Other medical organizations have been similarly confessional. An October 2020 policy statement on racism and health from the American College of Physicians indicts the organization for past discriminatory practices, calls for policies to address discrimination and racism in health care, medical education, law enforcement, and society, and commits the ACP “to being an antiracist organization.” The New England Journal of Medicine has published 70 articles on race and medicine in the past two years.

Official medicine, adopting the jargon of the day, now apparently believes if you are not an “antiracist,” you are a racist. Systemic racism in medicine is an established fact, and no contrary studies, opinions, or evidence will be allowed. Incoming AMA president Dr. Gerald Harmon rebuffed AMA delegates who challenged the association’s new plan to combat racism, claiming, “The existence of racism within medicine and society, both historically and present day, is not up for dispute.” Questioning this orthodoxy may end your career.

In the wake of Bauchner’s departure, the JAMA journals editors have committed to new editorial priorities that promote diversity, equity, and inclusion and advance antiracism. Needless to say, articles deviating from these priorities will not be welcomed.

Indeed, even speculating that there could be a nonracist cause for health disparities leads to condemnation. A September 2020 JAMA paper examined whether higher COVID-19 infection and death rates in blacks might be explained by the overexpression in blacks of a gene that makes a protein that facilitates the entry and spread of the SARS-CoV-2 virus into nasal cells. Overexpression of the gene was already associated with a higher incidence of prostate cancer in black men versus white men. The researchers found higher gene expression in blacks’ nasal cells compared with other races and reported that trials of inhibitors of the protein that might level the playing field for blacks were underway. Yet a founder of the Institute for Antiracism in Medicine labeled the study “biomedical racism.” A May 2020 Health Affairs paper that found higher risk of hospitalization from COVID-19 for African Americans wondered if there could be “unknown or unmeasured genetic or biological factors that increase the severity of this illness for African Americans” but was forced to revise the article and remove this language.

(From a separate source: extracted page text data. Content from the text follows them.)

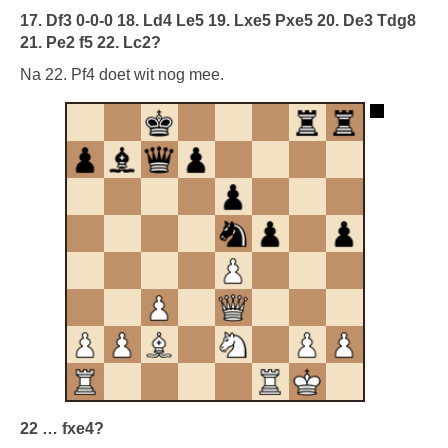
17. Df3 0-0-0 18. Ld4 Le5 19. Lxe5 Pxe5 20.
De3 Tdg8
21. Pe2 f5 22. Lc2?
Na 22. Pf4 doet wit nog mee.
22 … fxe4?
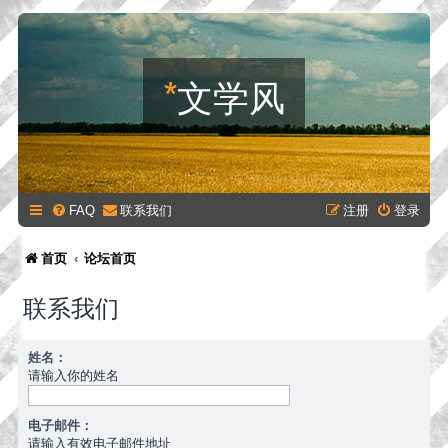
*
文学风
FAQ
联系我们
注册
登录
首页
论坛首页
联系我们
姓名：
请输入你的姓名
电子邮件：
请输入有效电子邮件地址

There is well-known evidence of biologic bases for disparate racial outcomes. Black women do worse than white women with breast cancer. Yet when black and white women with the same common, early form of breast cancer were treated with the same treatments, the black women still had higher rates of recurrences and death. Moreover, a particularly aggressive and lethal form of breast cancer called triple-negative disease is known to be more common in black than white women. These facts suggest that genetic factors, rather than structural factors such as poor access to medical care or systemic racism, are more important explanations for black women’s poorer breast-cancer outcomes. Similarly, prostate cancer is more common and perhaps more aggressive in black than in white men. Ignoring these biologic differences and the therapeutic approaches they suggest will harm black patients.

Dr. Bauchner was purged for allowing others to question the wisdom of applying a political construct, systemic racism, to medicine. Science and medicine thrive on independent inquiry that overturns accepted but erroneous ideas. Both will now be constrained by politically correct modes of thought. Hopefully, we will not sacrifice too many legitimate inquiries into racial differences surrounding the susceptibility to and optimal treatments for different diseases before science, once again, triumphs over authorized beliefs.

Joel Zinberg is a senior fellow at the Competitive Enterprise Institute and the director of the Paragon Health Institute’s Public Health and American Well-Being Initiative. He served as senior economist at the White House Council of Economic Advisers, 2017–19.